[AVAILABLE DATA]:
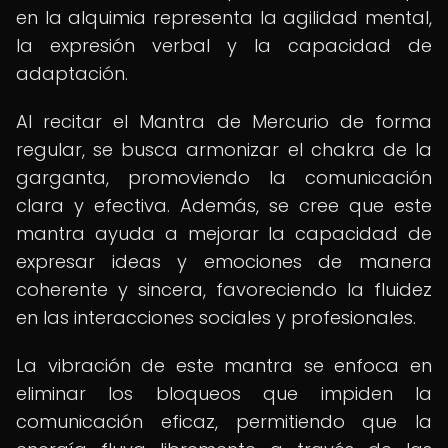
en la alquimia representa la agilidad mental,
la expresión verbal y la capacidad de
adaptación.
Al recitar el Mantra de Mercurio de forma
regular, se busca armonizar el chakra de la
garganta, promoviendo la comunicación
clara y efectiva. Además, se cree que este
mantra ayuda a mejorar la capacidad de
expresar ideas y emociones de manera
coherente y sincera, favoreciendo la fluidez
en las interacciones sociales y profesionales.
La vibración de este mantra se enfoca en
eliminar los bloqueos que impiden la
comunicación eficaz, permitiendo que la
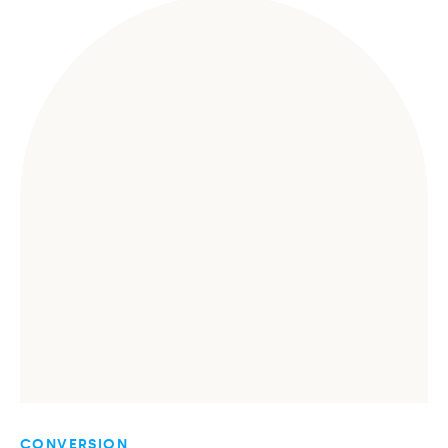
CONVERSION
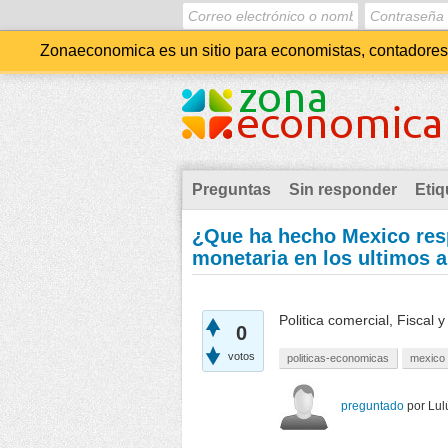
Zonaeconomica es un sitio para economistas, contadores, 
Preguntas
Sin responder
Etiq
¿Que ha hecho Mexico respe
monetaria en los ultimos 
Politica comercial, Fiscal 
0
votos
politicas-economicas
mexico
preguntado
por
Lul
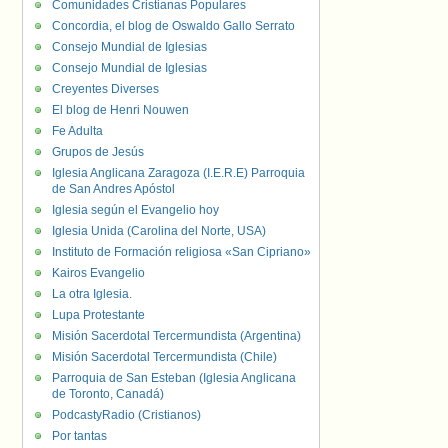
Comunidades Cristianas Populares
Concordia, el blog de Oswaldo Gallo Serrato
Consejo Mundial de Iglesias
Consejo Mundial de Iglesias
Creyentes Diverses
El blog de Henri Nouwen
Fe Adulta
Grupos de Jesús
Iglesia Anglicana Zaragoza (I.E.R.E) Parroquia
de San Andres Apóstol
Iglesia según el Evangelio hoy
Iglesia Unida (Carolina del Norte, USA)
Instituto de Formación religiosa «San Cipriano»
Kairos Evangelio
La otra Iglesia.
Lupa Protestante
Misión Sacerdotal Tercermundista (Argentina)
Misión Sacerdotal Tercermundista (Chile)
Parroquia de San Esteban (Iglesia Anglicana
de Toronto, Canadá)
PodcastyRadio (Cristianos)
Por tantas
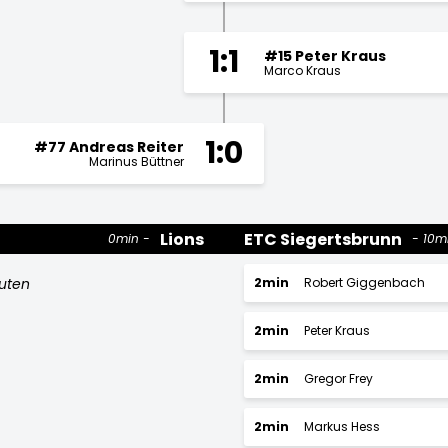
1:1
#15 Peter Kraus
Marco Kraus
1:0
#77 Andreas Reiter
Marinus Büttner
Lions
ETC Siegertsbrunn
0min
10m
nuten
2min
Robert Giggenbach
2min
Peter Kraus
2min
Gregor Frey
2min
Markus Hess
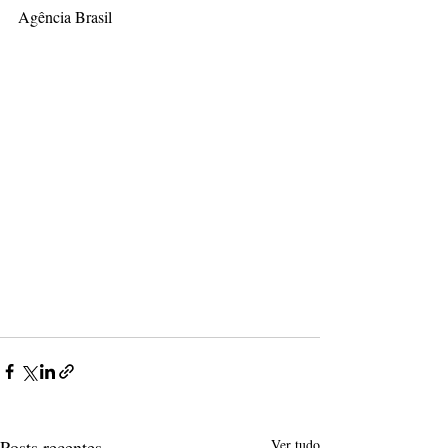
Agência Brasil
Posts recentes
Ver tudo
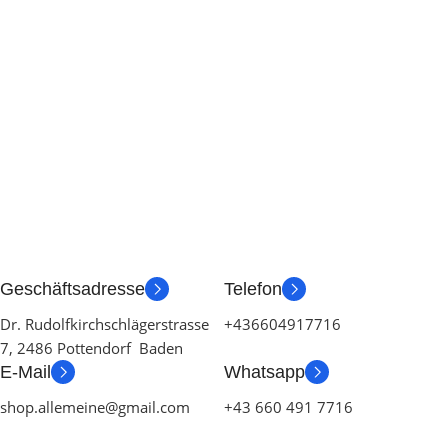
Geschäftsadresse
Telefon
Dr. Rudolfkirchschlägerstrasse
+436604917716
7, 2486 Pottendorf Baden
E-Mail
Whatsapp
shop.allemeine@gmail.com
+43 660 491 7716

[INSTRUCTIONS TO FOLLOW]:
Lines above that include the string "Sacerdotal" need to be copied.

[WRITTEN SOLUTION]:
Misión Sacerdotal Tercermundista (Argentina)
Misión Sacerdotal Tercermundista (Chile)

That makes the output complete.